The lines from the one containing "N°49 – JUIN" to the end of the entries, both included, are what you need to transcribe exactly, without pictures and without anything else.

[Collected data entries]
##############################

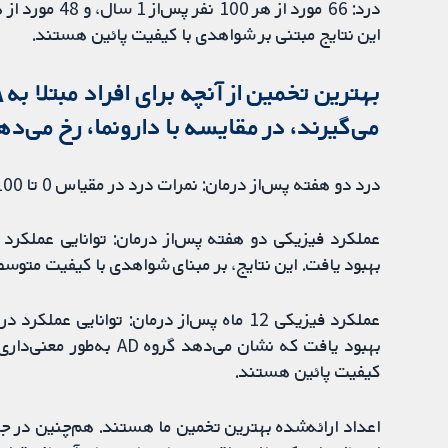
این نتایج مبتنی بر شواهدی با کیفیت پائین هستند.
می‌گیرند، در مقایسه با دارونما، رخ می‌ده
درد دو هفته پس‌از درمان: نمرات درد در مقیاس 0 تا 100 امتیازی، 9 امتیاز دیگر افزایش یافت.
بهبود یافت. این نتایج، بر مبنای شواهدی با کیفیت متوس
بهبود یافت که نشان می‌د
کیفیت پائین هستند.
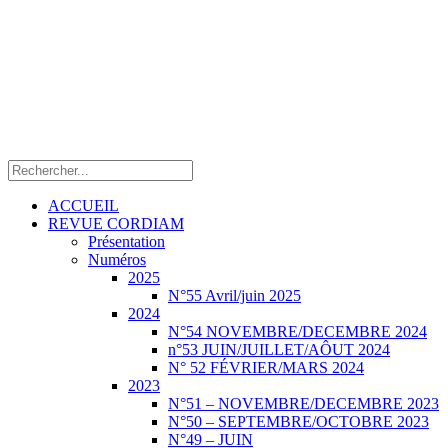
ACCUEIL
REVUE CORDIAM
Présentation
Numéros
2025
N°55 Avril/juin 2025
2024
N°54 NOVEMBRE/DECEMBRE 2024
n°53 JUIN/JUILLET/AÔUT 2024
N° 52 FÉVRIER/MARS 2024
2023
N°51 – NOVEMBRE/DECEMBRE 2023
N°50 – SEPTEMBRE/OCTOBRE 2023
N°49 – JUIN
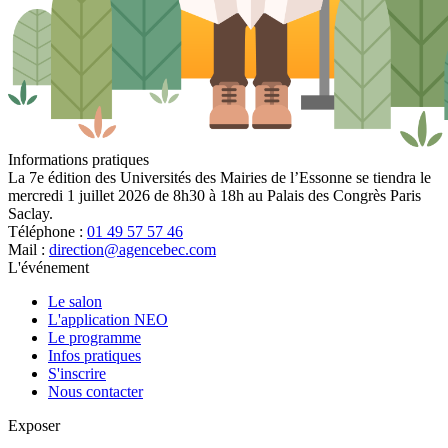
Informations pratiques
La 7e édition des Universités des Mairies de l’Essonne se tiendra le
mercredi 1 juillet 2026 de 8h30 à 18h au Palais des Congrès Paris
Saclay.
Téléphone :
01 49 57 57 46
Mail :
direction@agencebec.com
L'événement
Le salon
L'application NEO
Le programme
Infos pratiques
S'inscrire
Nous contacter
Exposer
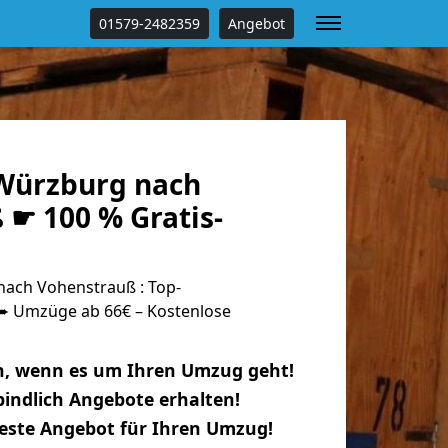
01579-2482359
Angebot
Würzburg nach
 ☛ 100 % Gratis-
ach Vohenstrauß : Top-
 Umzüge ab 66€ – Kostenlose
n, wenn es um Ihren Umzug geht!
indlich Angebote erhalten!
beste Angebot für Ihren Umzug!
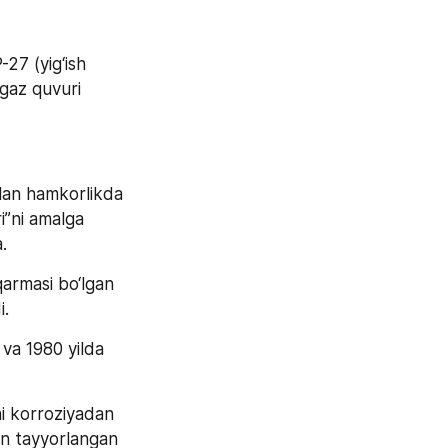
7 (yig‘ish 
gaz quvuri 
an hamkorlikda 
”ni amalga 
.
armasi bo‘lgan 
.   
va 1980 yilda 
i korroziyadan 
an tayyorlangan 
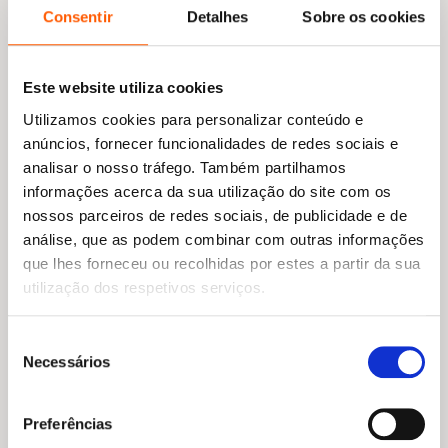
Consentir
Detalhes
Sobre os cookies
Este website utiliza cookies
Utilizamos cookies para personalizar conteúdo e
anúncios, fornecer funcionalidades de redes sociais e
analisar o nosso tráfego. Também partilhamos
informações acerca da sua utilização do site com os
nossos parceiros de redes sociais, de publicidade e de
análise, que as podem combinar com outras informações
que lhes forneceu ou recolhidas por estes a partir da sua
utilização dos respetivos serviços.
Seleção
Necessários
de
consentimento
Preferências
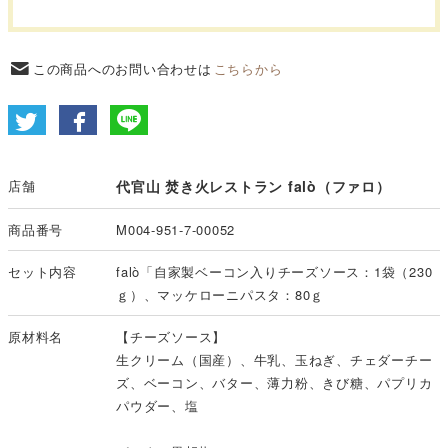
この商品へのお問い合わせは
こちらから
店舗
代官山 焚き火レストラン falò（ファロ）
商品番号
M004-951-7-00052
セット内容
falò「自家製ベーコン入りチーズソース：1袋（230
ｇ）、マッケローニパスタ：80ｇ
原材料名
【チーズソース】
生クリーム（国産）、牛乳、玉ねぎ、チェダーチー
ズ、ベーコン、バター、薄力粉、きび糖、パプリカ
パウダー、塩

##############################

▶ _EXPECTED ANSWER_:
N°49 – JUIN
Informations pratiques
La 7e édition des Universités des Mairies de l’Essonne se tiendra le
mercredi 1 juillet 2026 de 8h30 à 18h au Palais des Congrès Paris
Saclay.
Téléphone :
01 49 57 57 46
Mail :
direction@agencebec.com
L'événement
Le salon
L'application NEO
Le programme
Infos pratiques
S'inscrire
Nous contacter
Exposer
01579-2482359
Angebot
Würzburg nach
 ☛ 100 % Gratis-
ach Vohenstrauß : Top-
 Umzüge ab 66€ – Kostenlose
n, wenn es um Ihren Umzug geht!
indlich Angebote erhalten!
beste Angebot für Ihren Umzug!
7 (yig‘ish 
gaz quvuri 
an hamkorlikda 
”ni amalga 
.
armasi bo‘lgan 
.   
va 1980 yilda 
i korroziyadan 
an tayyorlangan 
Consentir
Detalhes
Sobre os cookies
Este website utiliza cookies
Utilizamos cookies para personalizar conteúdo e
anúncios, fornecer funcionalidades de redes sociais e
analisar o nosso tráfego. Também partilhamos
informações acerca da sua utilização do site com os
nossos parceiros de redes sociais, de publicidade e de
análise, que as podem combinar com outras informações
que lhes forneceu ou recolhidas por estes a partir da sua
utilização dos respetivos serviços.
Seleção
Necessários
de
consentimento
Preferências
この商品へのお問い合わせは
こちらから
店舗
代官山 焚き火レストラン falò（ファロ）
商品番号
M004-951-7-00052
セット内容
falò「自家製ベーコン入りチーズソース：1袋（230
ｇ）、マッケローニパスタ：80ｇ
原材料名
【チーズソース】
生クリーム（国産）、牛乳、玉ねぎ、チェダーチー
ズ、ベーコン、バター、薄力粉、きび糖、パプリカ
パウダー、塩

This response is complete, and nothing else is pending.